§ **Collected data**:
* * *

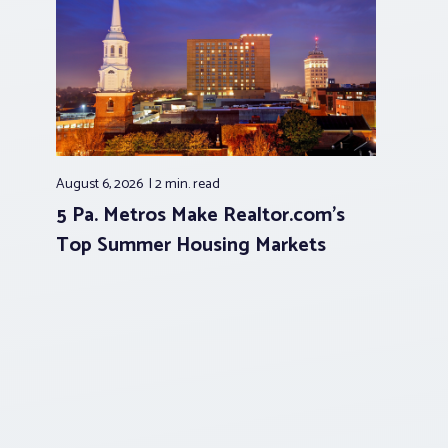
August 6, 2026
2 min.
read
5 Pa. Metros Make Realtor.com’s
Top Summer Housing Markets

* * *

§ **What the task requires**: Copy out all of the entries exactly as they stand, with no pictures in your copy.

§ **Task answer**:
August 6, 2026
2 min.
read
5 Pa. Metros Make Realtor.com’s
Top Summer Housing Markets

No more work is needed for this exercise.